Figure 5.Flow scheme for the ELM Instance Mapper. For each predicted LM from an ELM database search, a PHI-BLAST search is performed against a database containing all sequences with known instances of the predicted LM. Input to PHI-BLAST is the query sequence and the ELM Regular Expression (which is adapted for use with PHI-BLAST). Each of the aligned motifs, between query and ELM instance sequence, are evaluated and scored (see main text). If the motif in the ELM instance sequence is a known instance, and the calculated score is above a threshold (S ≥ 0.3), it is reported as a mapped instance. Both the ELM instance mapper and the underlying PHI-BLAST results are returned to the ELM server, for the user to inspect.
Figure 6.Workflow diagram illustrating how a user might explore LM candidates with ELM. The pipeline proceeds through three main phases utilizing the ELM resource (beige background) ELM associated tools (green) and more general bioinformatics resources (pink). Candidate LMs can be rejected by ELM filters if in unsuitable contexts. Sequence conservation and enrichment in interaction data using DiLiMot or SLiMFinder can provide additional scores to rank motifs. In the final phase any potentially relevant bioinformatics resources should be examined to provide further context to motif candidates. If promising candidates survive this process, the end point of the bioinformatics pipeline has been reached and laboratory validation is now required.

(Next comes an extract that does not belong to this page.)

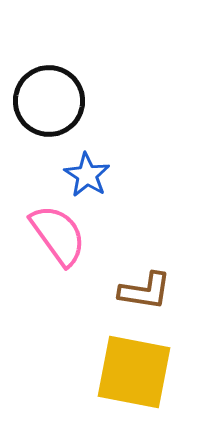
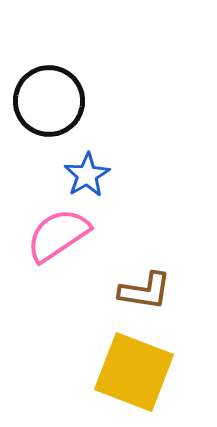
blue star: rotated 9 degrees clockwise
pink semicircle: rotated 88 degrees counterclockwise
yellow square: rotated 10 degrees clockwise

The main experimental methods used in motif validation, as recorded in ELM
| Experimental method | PSI-MI ID | Number of occurrences |
|---|---|---|
| Mutation analysis | MI:0074 | 305 |
| Pull down assay | MI:0096 | 200 |
| Yeast 2 hybrid assay | MI:0018 | 115 |
| Co-immunoprecipitation | MI:0019 | 98 |
| X-ray crystallography | MI:0114 | 75 |
| Motif Deletion | MI:0573 | 53 |
| Competitive binding assay | MI:0405 | 39 |
| Protein overlay assay | MI:0049 | 38 |
| Colocalization by immunostaining | MI:0022 | 37 |
| Nuclear magnetic resonance | MI:0077 | 30 |
| Isothermal titration calorimetry (ITC) | MI:0065 | 29 |
| Protein truncation mutants | 28 | |
| Immunological detection and localization | MI:0422 | 27 |
| Mass spectrometry | MI:0427 | 24 |
| Motif transplantation | 20 | |
| Western blot | MI:0113 | 19 |
| Radiolabelling/pulse chase | MI:0517 | 19 |
| Surface plasmon resonance | MI:0107 | 15 |
aIdentifier for the HUPO PSI-MI exchange standard entry that either defines or encompasses the listed experiment (92).